Data to use
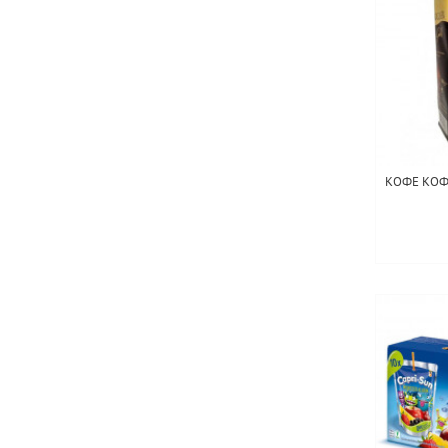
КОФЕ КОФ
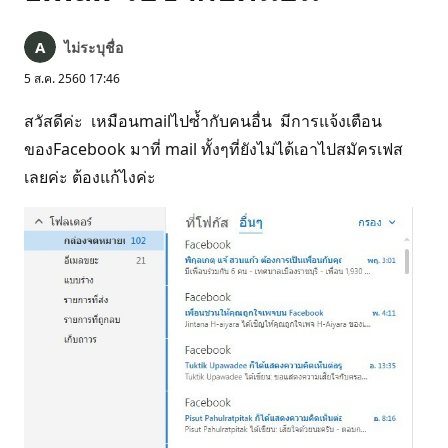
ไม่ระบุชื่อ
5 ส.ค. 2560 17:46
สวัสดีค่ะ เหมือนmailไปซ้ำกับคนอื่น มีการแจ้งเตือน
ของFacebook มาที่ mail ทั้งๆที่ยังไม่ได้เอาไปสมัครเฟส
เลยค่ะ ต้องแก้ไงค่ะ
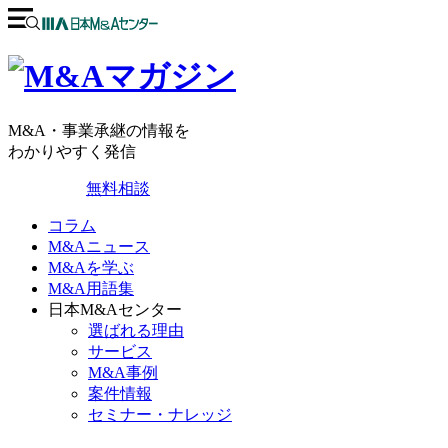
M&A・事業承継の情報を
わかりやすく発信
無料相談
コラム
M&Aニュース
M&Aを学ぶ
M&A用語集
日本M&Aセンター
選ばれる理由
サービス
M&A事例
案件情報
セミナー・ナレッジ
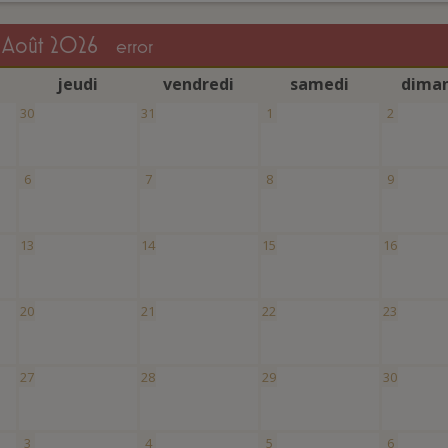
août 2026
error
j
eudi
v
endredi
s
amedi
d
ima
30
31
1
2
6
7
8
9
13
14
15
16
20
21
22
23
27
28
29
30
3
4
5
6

Task goal
With the images excluded, output every record verbatim.

Your solution
КОФЕ КОФ
ไม่ระบุชื่อ
5 ส.ค. 2560 17:46
สวัสดีค่ะ เหมือนmailไปซ้ำกับคนอื่น มีการแจ้งเตือน
ของFacebook มาที่ mail ทั้งๆที่ยังไม่ได้เอาไปสมัครเฟส
เลยค่ะ ต้องแก้ไงค่ะ
M&A・事業承継の情報を
わかりやすく発信
無料相談
コラム
M&Aニュース
M&Aを学ぶ
M&A用語集
日本M&Aセンター
選ばれる理由
サービス
M&A事例
案件情報
セミナー・ナレッジ
août 2026
error
j
eudi
v
endredi
s
amedi
d
ima
30
31
1
2
6
7
8
9
13
14
15
16
20
21
22
23
27
28
29
30
3
4
5
6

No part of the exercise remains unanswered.